**Prompt**
Leave the pictures out and restate every line below exactly.

*****

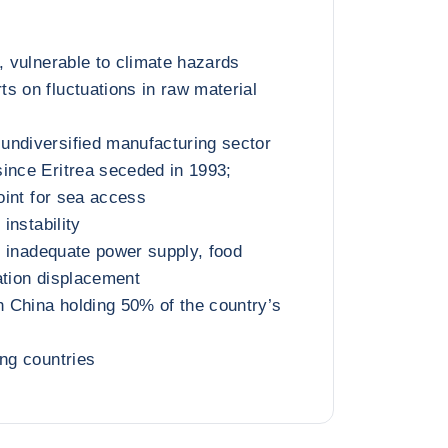
, vulnerable to climate hazards
s on fluctuations in raw material
undiversified manufacturing sector
ince Eritrea seceded in 1993;
point for sea access
 instability
t, inadequate power supply, food
ation displacement
th China holding 50% of the country’s
ing countries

*****

**Task result**
, vulnerable to climate hazards
s on fluctuations in raw material
undiversified manufacturing sector
ince Eritrea seceded in 1993;
point for sea access
 instability
t, inadequate power supply, food
ation displacement
th China holding 50% of the country’s
ing countries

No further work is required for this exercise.